Work instructions.
Return all lines of the records that contain the word "buenas".

[Extracted records]
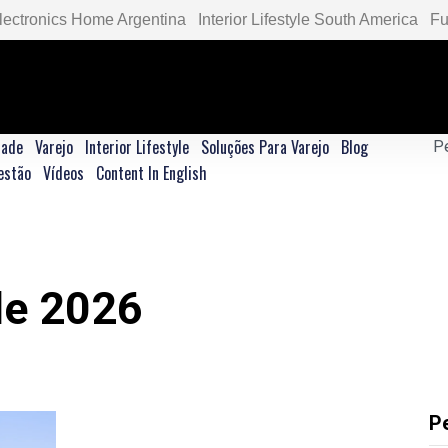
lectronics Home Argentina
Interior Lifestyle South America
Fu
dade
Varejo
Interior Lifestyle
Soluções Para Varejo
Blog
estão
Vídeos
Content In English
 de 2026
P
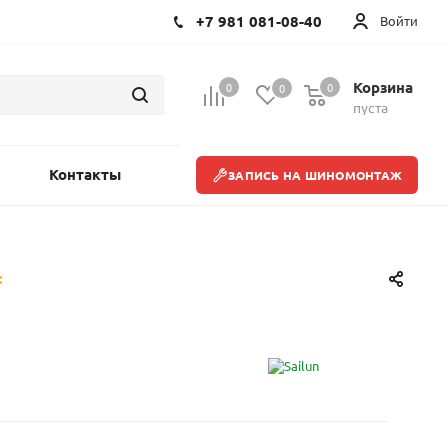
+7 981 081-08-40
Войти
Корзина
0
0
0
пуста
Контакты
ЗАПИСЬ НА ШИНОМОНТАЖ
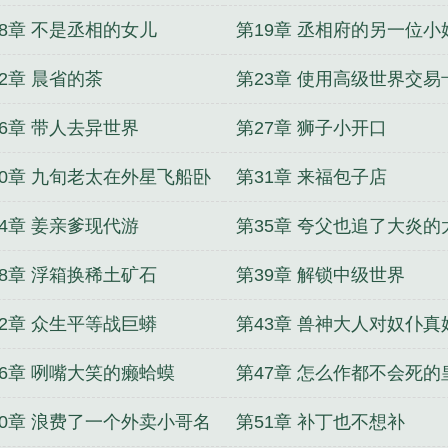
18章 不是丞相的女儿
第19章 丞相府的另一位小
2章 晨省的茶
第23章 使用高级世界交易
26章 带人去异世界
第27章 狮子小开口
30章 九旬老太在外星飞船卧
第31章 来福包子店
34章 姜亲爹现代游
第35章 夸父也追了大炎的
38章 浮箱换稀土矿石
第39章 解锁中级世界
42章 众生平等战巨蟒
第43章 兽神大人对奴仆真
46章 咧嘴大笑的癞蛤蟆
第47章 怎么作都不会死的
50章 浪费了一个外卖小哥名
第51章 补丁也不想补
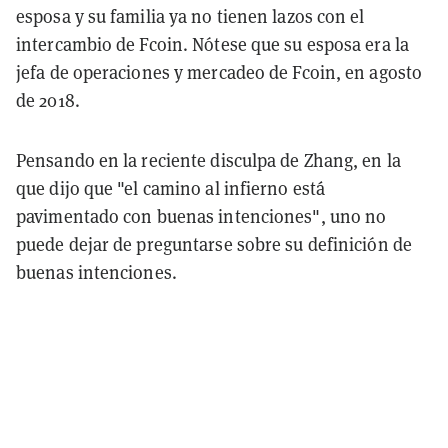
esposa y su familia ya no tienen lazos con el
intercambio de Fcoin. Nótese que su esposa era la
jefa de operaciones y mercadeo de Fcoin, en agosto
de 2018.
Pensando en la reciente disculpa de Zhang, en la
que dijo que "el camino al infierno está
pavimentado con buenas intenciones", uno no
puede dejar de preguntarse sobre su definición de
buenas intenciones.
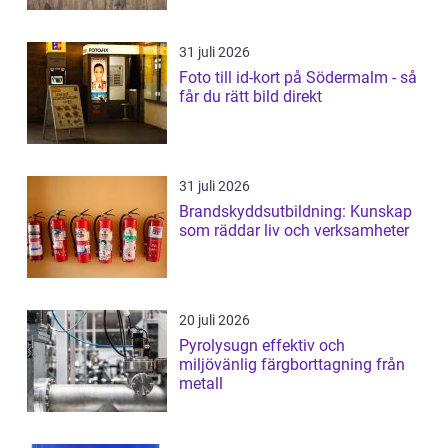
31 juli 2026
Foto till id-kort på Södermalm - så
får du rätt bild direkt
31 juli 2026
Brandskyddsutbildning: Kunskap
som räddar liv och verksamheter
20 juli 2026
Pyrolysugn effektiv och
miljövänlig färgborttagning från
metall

Response below.
pavimentado con buenas intenciones", uno no
buenas intenciones.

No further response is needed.